The answer to that question is simple too. The retail pharmacy lobby is adamant (some may say fanatical) about having all money derived from the PBS going through the cash register of the retail pharmacy.

There is the need for a paradigm shift. A shift away from this model to one that is under the control of the AMS itself so it can model the practice of pharmaceutical care in a manner that suits it and its clients.

That is after all what it is all about – good patient outcomes – better health for Aboriginal people – and thus prolonging life expectancy thereby closing the gap.

The past ten years has seen a significant improvement in the way pharmacy services have been delivered to Aboriginal Medical Services in both the urban/rural and remote areas of Australia. This was sparked by the introduction of the special arrangements for the supply of PBS medicines to remote health clinics.

To come is the involvement of registered pharmacists as a member of the primary health care team at the AMS.

The flow on was for the urban AMSs to ask “why not us?” The activity has focussed on the supply side of the pharmacy function. In remote this has resulted in an ample supply of “free” medicines listed on the PBS to be available directly to the health clinics with no audit trail on what happened after the arrival into the clinic pharmacy room. In the urban AMSs not much has changed and whilst the QuMAX Program has assisted to meet the costs of dispensing to clients (either as one off dispensing or dose administration aid packing) the understanding of the client towards the medicines being supplied has not had any concerted effort.

Some will argue that cost is the main factor for the client (Urbis Keys Young, 1998 and 2007)

This must now move on to improve the areas of clinical information and employment and training opportunities for young Aboriginal Australians.

The following chart describes how pharmacists can now move ahead in interacting with Aboriginal Medical Services and their primary health care clinicians.

A satisfactory supply at an affordable cost is the first plank of the National Medicines Policy (NMP) surrounding the use of Pharmaceutical Benefits Scheme (PBS) medicines at Aboriginal Medical Services.
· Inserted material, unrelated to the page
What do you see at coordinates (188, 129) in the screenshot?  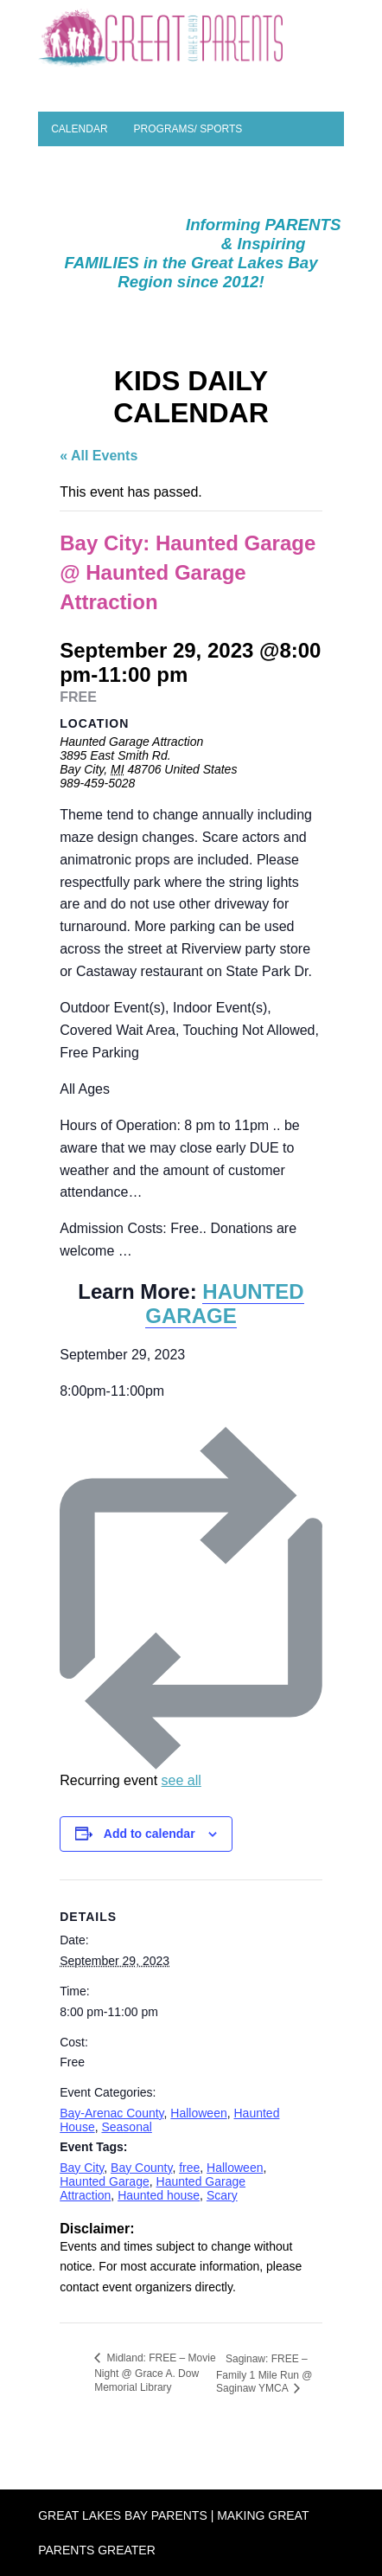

This is an operational function of ordering and supplying and its efficiency can be easily measured and quantified. The next step of supplying on to the patient is to some extent mechanical but should also involve the supply of information to help the patient understand why the medicine has been prescribed and the effects that can be expected.

The western medicine model of treatment needs to be explained alongside the desire to use traditional “bush” medicines.

The chart below shows the relative responsibilities in the continuum of the National Medicines Policy.

This qualitative aspect of the NMP is provided to all Australians having medicine prescribed by a doctor and dispensed at a local “community” pharmacy. This is not so for Aboriginal people visiting a remote health centre and obtaining free medicine through the special arrangements using Section 100 of the National Health Act. The local pharmacy supplies the medicines in bulk.

What then needs to happen is for the cost of dispensing to be recognised by the Department of Health and Ageing to bridge the gap between the fee paid to pharmacies to dispense Section 85 scripts ($6.42) and the fee paid for supply of Section 100 arrangement to ACCHOs ($2.69). It is believed in this $3.73 that should be available and paid to those ACCHOs which choose to go down the path of employing a pharmacist to improve the quality use of medicine in every respect. It is a matter of equity with mainstream Australians having access to a pharmacist whenever they have a PBS prescription dispensed compared to remote living Aboriginals who have no such access. The key to this happening will be closing the gap in the payment of a dispensing fee.